Теперь он не мог тягаться с юнцом.
– Валет… – хрипя древним нахохленным вороном, позвал он, наблюдая за новорожденной бестией с притолочной вершины. – Валет!
Мальчишка, хищно прищурившись, рыкнул; человечья память, стираемая гнетом забирающей всё больше места монструозной сущности, слишком быстро поддавалась и забывала. Химера, выросшая из чистого желания во что бы то ни стало спасти и защитить, не хотела носить отринутого имени, не хотела знать, кем душа, породившая её, когда-то являлась.
– Немедленно останови это! Усмири его! – вторя тем же рыком, рявкнул старик, взмахивая полотнищами пылающих крыл. – Среди вас двоих не он, а ты хозяин! Зверь никогда не примет тебя, если ты не одержишь над ним победу!

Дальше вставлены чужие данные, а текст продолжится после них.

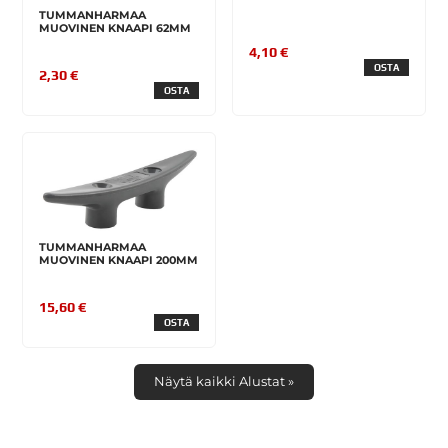
TUMMANHARMAA
MUOVINEN KNAAPI 62MM
4,10 €
OSTA
2,30 €
OSTA
TUMMANHARMAA
MUOVINEN KNAAPI 200MM
15,60 €
OSTA
Näytä kaikki Alustat »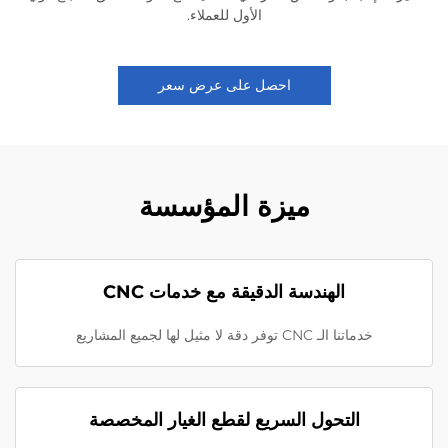
الأول للعملاء.
احصل على عرض سعر
ميزة المؤسسة
الهندسة الدقيقة مع خدمات CNC
خدماتنا الـ CNC توفر دقة لا مثيل لها لجميع المشاريع
التحول السريع لقطع الغيار المخصصة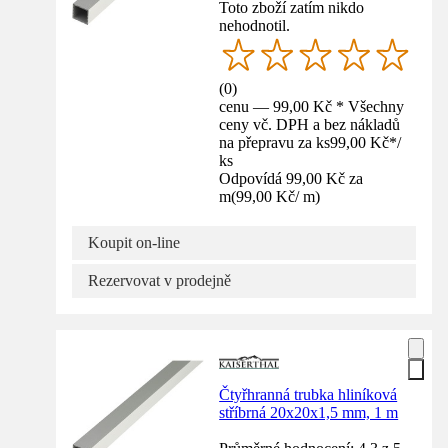
Toto zboží zatím nikdo
nehodnotil.
(
0
)
cenu — 99,00 Kč * Všechny
ceny vč. DPH a bez nákladů
na přepravu za ks
99,00 Kč
*
/
ks
Odpovídá 99,00 Kč za
m
(
99,00 Kč
/
m
)
Koupit on-line
Rezervovat v prodejně
Čtyřhranná trubka hliníková
stříbrná 20x20x1,5 mm, 1 m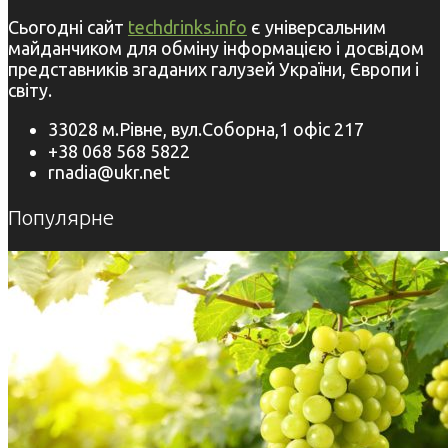
Сьогодні сайт
techdrinks.info
є універсальним
майданчиком для обміну інформацією і досвідом
представників згаданих галузей України, Європи і
світу.
33028 м.Рівне, вул.Соборна,1 офіс 217
+38 068 568 5822
rnadia@ukr.net
Популярне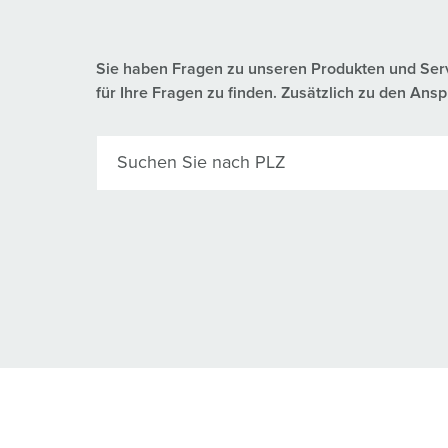
Sie haben Fragen zu unseren Produkten und Servic
für Ihre Fragen zu finden. Zusätzlich zu den A
Suchen Sie nach PLZ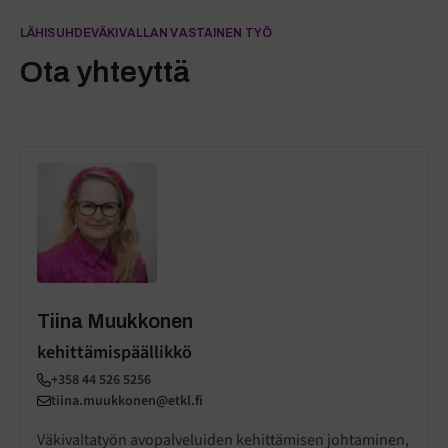
LÄHISUHDEVÄKIVALLAN VASTAINEN TYÖ
Ota yhteyttä
Tiina Muukkonen
kehittämispäällikkö
+358 44 526 5256
tiina.muukkonen@etkl.fi
Väkivaltatyön avopalveluiden kehittämisen johtaminen,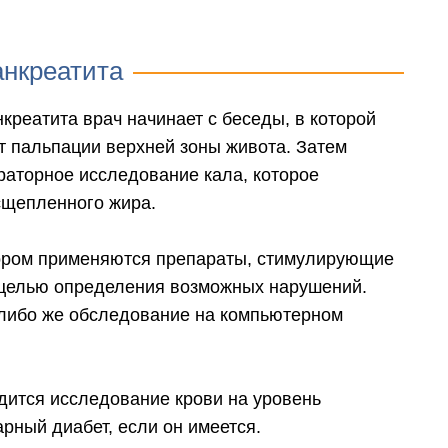
анкреатита
креатита врач начинает с беседы, в которой
т пальпации верхней зоны живота. Затем
раторное исследование кала, которое
сщепленного жира.
тором применяются препараты, стимулирующие
 целью определения возможных нарушений.
 либо же обследование на компьютерном
дится исследование крови на уровень
рный диабет, если он имеется.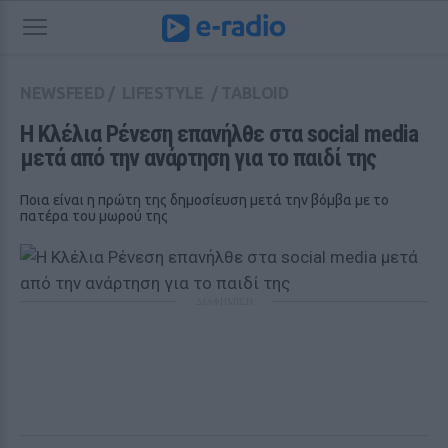
NEWSFEED
/
LIFESTYLE
/
TABLOID
Η Κλέλια Ρένεση επανήλθε στα social media 
μετά από την ανάρτηση για το παιδί της
Ποια είναι η πρώτη της δημοσίευση μετά την βόμβα με το
πατέρα του μωρού της
ΔΙΑΦΗΜΙΣΗ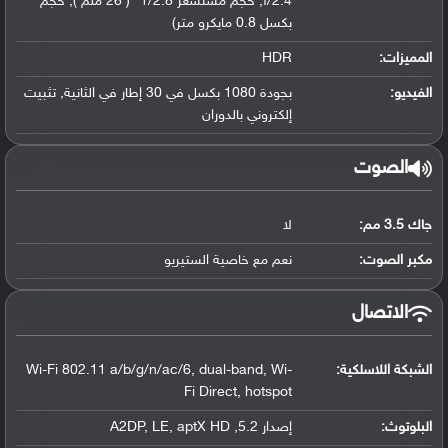
f/2.4, حجم مستشعر 1/2.8" ( 26 ملم ), حجم
بكسل 0.8 مايكرو متر)
المميزات:
HDR
الفيديو:
بجودة 1080 بكسل في 30 إطار في الثانية, تثبيت
إلكتروني بالدوران
الصوت
جاك 3.5 مم:
لا
مكبر الصوت:
نعم مع خاصية الستيريو
الاتصال
الشبكة اللاسلكية:
Wi-Fi 802.11 a/b/g/n/ac/6, dual-band, Wi-
Fi Direct, hotspot
البلوتوث
:
إصدار 5.2, A2DP, LE, aptX HD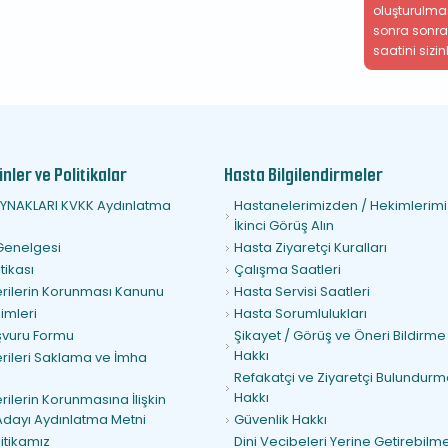
oluşturulma
sonra sonra
saatini sizin
nler ve Politikalar
Hasta Bilgilendirmeler
YNAKLARI KVKK Aydınlatma
Hastanelerimizden / Hekimlerim
İkinci Görüş Alın
Genelgesi
Hasta Ziyaretçi Kuralları
tikası
Çalışma Saatleri
Verilerin Korunması Kanunu
Hasta Servisi Saatleri
imleri
Hasta Sorumlulukları
şvuru Formu
Şikayet / Görüş ve Öneri Bildirme
Hakkı
erileri Saklama ve İmha
Refakatçi ve Ziyaretçi Bulundur
Hakkı
erilerin Korunmasına İlişkin
Adayı Aydınlatma Metni
Güvenlik Hakkı
litikamız
Dini Vecibeleri Yerine Getirebilm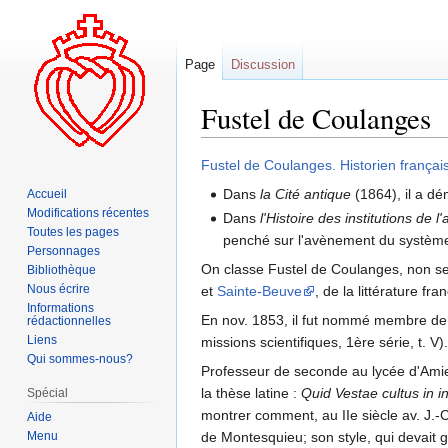
Page
Discussion
Fustel de Coulanges
Aller
Aller
Fustel de Coulanges. Historien frança
à
à
Dans
la Cité antique
(1864), il a dé
Accueil
la
la
Modifications récentes
Dans
l'Histoire des institutions de 
navigation
recherche
Toutes les pages
penché sur l'avènement du système
Personnages
On classe Fustel de Coulanges, non seu
Bibliothèque
Nous écrire
et
Sainte-Beuve
, de la littérature fr
Informations
En nov. 1853, il fut nommé membre de l'E
rédactionnelles
Liens
missions scientifiques, 1ère série, t. V).
Qui sommes-nous?
Professeur de seconde au lycée d'Amiens
la thèse latine :
Quid Vestae cultus in in
Spécial
montrer comment, au IIe siècle av. J.-C
Aide
Menu
de Montesquieu; son style, qui devait g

Тогда и только тогда ты сможешь стать истинным демоном, а не той безмозглой тварью, что стоит передо мной сейчас!
Потерявший самое себя юнец, недовольно мотнув лохматой и рогатой башкой, по-животному оскалил клыки.
– За… мол… чи… ста… ри… каш… ка…! – провыл, картавя, он, нагибаясь, напрягаясь в грудах плечевых мышц, с лязгом и звоном впиваясь стальными когтями в распахивающийся трещинами пол. Хвост, вновь обернувшись хлыстом, принялся иступленной кошкой стегать вздувшиеся ноги и руки.

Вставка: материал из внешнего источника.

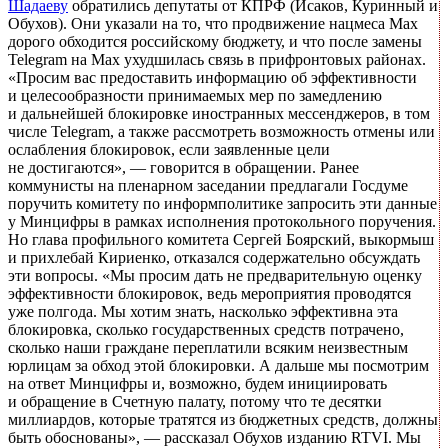
Шадаеву
обратились депутаты от КПРФ (Исаков, Куринный и
Обухов). Они указали на то, что продвижение нацмеса Max
дорого обходится российскому бюджету, и что после замены
Telegram на Max ухудшилась связь в прифронтовых районах.
«Просим вас предоставить информацию об эффективности
и целесообразности принимаемых мер по замедлению
и дальнейшей блокировке иностранных мессенджеров, в том
числе Telegram, а также рассмотреть возможность отмены или
ослабления блокировок, если заявленные цели
не достигаются», — говорится в обращении. Ранее
коммунисты на пленарном заседании предлагали Госдуме
поручить комитету по информполитике запросить эти данные
у Минцифры в рамках исполнения протокольного поручения.
Но глава профильного комитета Сергей Боярский, выкормыш
и прихлебай Кириенко, отказался содержательно обсуждать
эти вопросы. «Мы просим дать не предварительную оценку
эффективности блокировок, ведь мероприятия проводятся
уже полгода. Мы хотим знать, насколько эффективна эта
блокировка, сколько государственных средств потрачено,
сколько наши граждане переплатили всяким неизвестным
юрлицам за обход этой блокировки. А дальше мы посмотрим
на ответ Минцифры и, возможно, будем инициировать
и обращение в Счетную палату, потому что те десятки
миллиардов, которые тратятся из бюджетных средств, должны
быть обоснованы», — рассказал Обухов изданию RTVI. Мы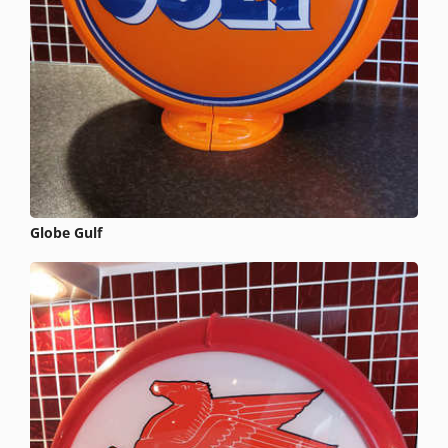
Globe Gulf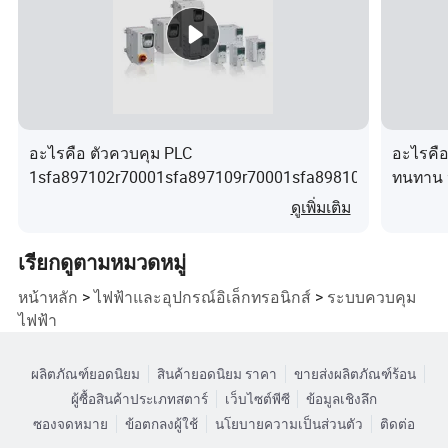
รุ่น
CX819
EK1
E60
EL10
EL20
KL141
BK20
KL10
9
110
21
34
02
4
10
52
EK1
E60
EL10
E200
KL11
KL141
BK20
E3152
122
22
84
4
04
8
20
อะไรคือ ตัวควบคุม PLC
อะไรคือ 
รุ่น
1sfa897102r70001sfa897109r70001sfa898108r70001sfa
ทนทาน ป
EL315
EK1
EL6
EL10
KL11
KL143
BK25
EL20
ดูเพิ่มเติม
4
300
224
88
14
4
00
08
EL317
EK1
E66
EL10
EL20
KL11
KL148
เรียกดูตามหมวดหมู่
BK30
4
310
31
94
22
24
8
00
หน้าหลัก
>
ไฟฟ้าและอุปกรณ์อิเล็กทรอนิกส์
>
ระบบควบคุม
ไฟฟ้า
รุ่น
EL320
EK1
E66
E109
EL20
KL149
BK30
KL11
2
501
92
8
24
8
10
ผลิตภัณฑ์ยอดนิยม
สินค้ายอดนิยม ราคา
ขายส่งผลิตภัณฑ์ร้อน
54
ผู้ซื้อสินค้าประเภทสตาร์
เว็บไซต์พีซี
ข้อมูลเชิงลึก
EL320
EK1
EL6
EL11
EL20
KL11
KL150
BK31
ซองจดหมาย
ข้อตกลงผู้ใช้
นโยบายความเป็นส่วนตัว
ติดต่อ
4
521
731
04
32
64
1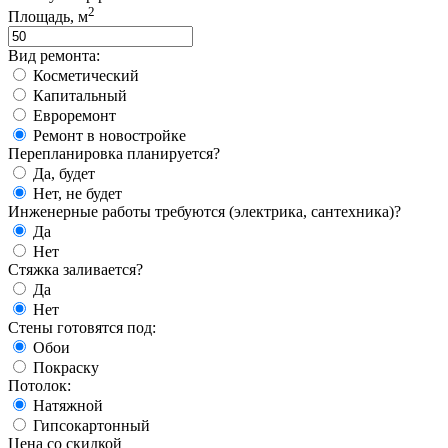
2
Площадь, м
Вид ремонта:
Косметический
Капитальный
Евроремонт
Ремонт в новостройке
Перепланировка планируется?
Да, будет
Нет, не будет
Инженерные работы требуются (электрика, сантехника)?
Да
Нет
Стяжка заливается?
Да
Нет
Стены готовятся под:
Обои
Покраску
Потолок:
Натяжной
Гипсокартонный
Цена со скидкой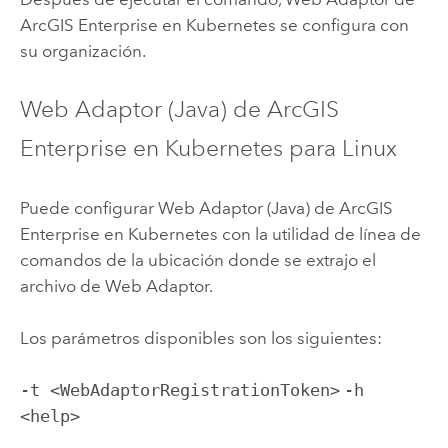
ArcGIS Enterprise en Kubernetes
se configura con
su organización.
Web Adaptor (Java) de ArcGIS
Enterprise en Kubernetes
para Linux
Puede configurar
Web Adaptor (Java) de ArcGIS
Enterprise en Kubernetes
con la utilidad de línea de
comandos de la ubicación donde se extrajo el
archivo de Web Adaptor.
Los parámetros disponibles son los siguientes:
-t <WebAdaptorRegistrationToken>
-h
<help>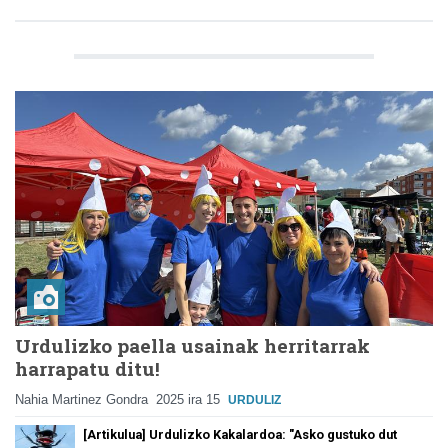
Urdulizko paella usainak herritarrak
harrapatu ditu!
Nahia Martinez Gondra
2025 ira 15
URDULIZ
[Artikulua] Urdulizko Kakalardoa: "Asko gustuko dut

– Да посмотри ты на себя! – обреченно взвыл Красный. Слишком хорошо он начинал понимать, что ему не образумить поддавшегося монстру бесхребетного мальчишку. Никому, скорее всего, не образумить, кроме разве что… – Ты похож на бешеную собаку, бешеного медведя, от болезни ставшего еще глупее, чем есть! На какое угодно животное, но только не на того, кем должен быть!
Валет, выдохнув сноп густого черного дыма, замер, застыл, окаменело поджался…
И в ту же секунду выпущенной из кошмарного лука стрелой бросился на Красного, целясь в болтливую тень рядами обнаженных острых когтей. Крылья, отказывающиеся слушаться, сопротивлялись потокам бьющего в перепонку воздуха, напарывались на камни и сколы, наливались просачивающейся черной кровью…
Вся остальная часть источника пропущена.